[Corpora-List] Call for Papers: ELECTRA 2005

Sat Mar 26 14:37:39 UTC 2005

[Apologies for Multiple Postings]

============================CALL FOR PAPERS============================

     ELECTRA Workshop on Methodologies and Evaluation of Lexical
           Cohesion Techniques in Real-world Applications
                       (Beyond Bag of Words)

           In association with the 28th Annual International
            ACM SIGIR Conference on Research and Development
                 in Information Retrieval (SIGIR 2005)

                   Sponsored by Yahoo! Research Labs

                    Pestana Bahia, Salvador, Brazil

                            August 19, 2005

            http://research.yahoo.com/workshops/electra2005/

============================CALL FOR PAPERS============================

GUIDELINES:

[1] Description
[2] Target Audience
[3] Areas of Interest
[4] Important Dates
[5] Paper Submission
[6] Organising Committee
[7] Program Committee
[8] Contact

----------------
[1] Description:
----------------

Lexical cohesion can be subdivided into two distinct areas: (1) lexical
associations, that embody a wide spectrum of language phenomena such as
named entities, multiword units, collocations and word co-occurrences
and (2) lexical relations that provide evidence of the semantic and
discourse structure of text through relations between terms over large
distances.

The central goal of this workshop is to bring together researchers in NLP
and IR to discuss the use of lexical cohesion in text applications, such
as document and passage retrieval, question answering, topic segmentation
and text summarization. Indeed, despite the fact that both communities are
working with the same material (human language), collaboration between
them has so far been limited.

In this workshop we are interested in pointing at successes and failures
of the integration of lexical cohesion in real-world IR applications. On
the one hand, lexical cohesion has received much attention in Information
Retrieval research during its more than 30-year old history, but so far
with mixed results. On the other hand, a considerable amount of research
has been devoted to this subject, both in terms of theory and practice, by
the Natural Language Processing community, but with limited evaluation in
real-world applications. It is clear that we are at a point where both
communities should meet in order to discuss related issues. This is the
objective of this workshop.

In particular, we will address two questions that are of great importance
for real-world IR applications.

1) Efficient methodologies for Lexical Cohesion identification

Lexical cohesion has received attention in IR research since its outset.
We can point to (a) the identification and the use of multiword
units for indexing and search, and (b) the extraction of long-distance
lexical relations for tasks such as passage retrieval, topic segmentation
or text summarization.

On the one hand, the interest in multiword units (or phrases) can be
partially attributed to the fact that phrases typically have a higher
information content and specificity than single words, and therefore
represent the concepts expressed in text more accurately than single terms.

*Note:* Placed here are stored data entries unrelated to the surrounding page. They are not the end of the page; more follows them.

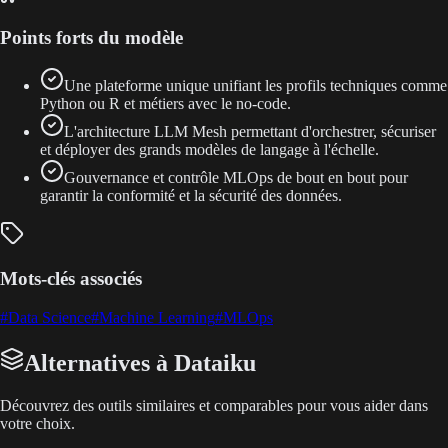
Points forts du modèle
Une plateforme unique unifiant les profils techniques comme
Python ou R et métiers avec le no-code.
L'architecture LLM Mesh permettant d'orchestrer, sécuriser
et déployer des grands modèles de langage à l'échelle.
Gouvernance et contrôle MLOps de bout en bout pour
garantir la conformité et la sécurité des données.
Mots-clés associés
#
Data Science
#
Machine Learning
#
MLOps
Alternatives à Dataiku
Découvrez des outils similaires et comparables pour vous aider dans
votre choix.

On the other hand, interest in long-distance lexical relations in
text has been motivated in IR research by the realization of the limitations
of most IR models that assume term independence in text. As a consequence,
a number of techniques have been developed to improve term independence
models, such as passage retrieval and query expansion techniques.

The choice of the methodologies and techniques for these tasks has
always been restricted by the problem of efficiency that is critical
for real-world IR applications. Indeed, real-world IR applications are
constrained by variables such as processing time and memory space.
Identifying and extracting lexical associations and lexical relations
is a computationally intensive process. In recent years new algorithms
and new technologies have been proposed to introduce lexical cohesion
techniques in large scale applications, thus avoiding previous intractable
implementations.

Previous workshops on lexical cohesion have mainly focused on the
unconstrained extraction process. In this workshop, we would like to focus
on the comparison of different factors that can influence the scalability
of the treatment of lexical cohesion in real-world applications, namely
data structures, algorithms, parallel and distributed computing or grid
computing. We would also be interested in new methodologies for lexical
cohesion that may easily scale to real-world applications based on complexity
measurements.

2) Evaluation of the benefits of Lexical Cohesion in IR applications

Contiguous lexical associations have often been used in experimental IR
systems. Different techniques have been studied for this purpose:
(a) statistical methods based on co-occurrence statistics or ngram language
modeling techniques (b) hybrid techniques based on simple statistics and
shallow linguistic techniques such as part-of-speech tagging and noun-phrase
chunking and (c) knowledge-based techniques. However, the importance of the
contribution of phrase matching has not been systematically quantified.
Moreover, the evaluation of such techniques is difficult in IR applications,
as the number of environment variables is very large and each system combines
a variety of indexing and matching techniques. Therefore, a more focused
and systematic approach towards analyzing the uses of lexical associations
in IR and their evaluation is needed. This workshop will provide a framework
for such analysis, and will present for discussion a number of challenging
questions regarding the use of lexical associations in text. In particular
we will ask questions such as: How should multiword units be incorporated
into IR models designed for single terms? What weighting models can be used
for them? How should they be matched against their lexical-syntactic variants
in text? How should we handle non-contiguous lexical associations? How can we
avoid over-weighting a phrase occurrence in a document matching more than one
phrase in the query? These are only few questions of a huge field of research
full of unsolved problems.

In contrast with contiguous lexical units, relations between
non-contiguous lexical units are important building blocks of the text,
forming its lexical cohesion. Indeed, the complete meaning of a word
in text can only be realized when it is interpreted in combination with
the surrounding words, forming lexical cohesive ties with them. These lexical
relations have been used for a number of IR tasks, for example query
expansion, passage retrieval, topic segmentation and text summarization.
However, most of the techniques do not use deep semantic or discourse
structure information in identifying such relations, instead relying
on their statistical evidence i.e. their co-occurrence patterns. In fact,
very little work has explored the use of NLP techniques such as lexical
chaining or discourse analysis that make use of semantic and discourse
structure within text to improve the performance of IR applications.
One of the main objections to the use of such techniques has been the
claim that they are more computationally demanding than statistical
co-occurrence techniques. However, with the development of more efficient
algorithms by the NLP community it will be interesting to
further explore the use of such techniques in IR applications.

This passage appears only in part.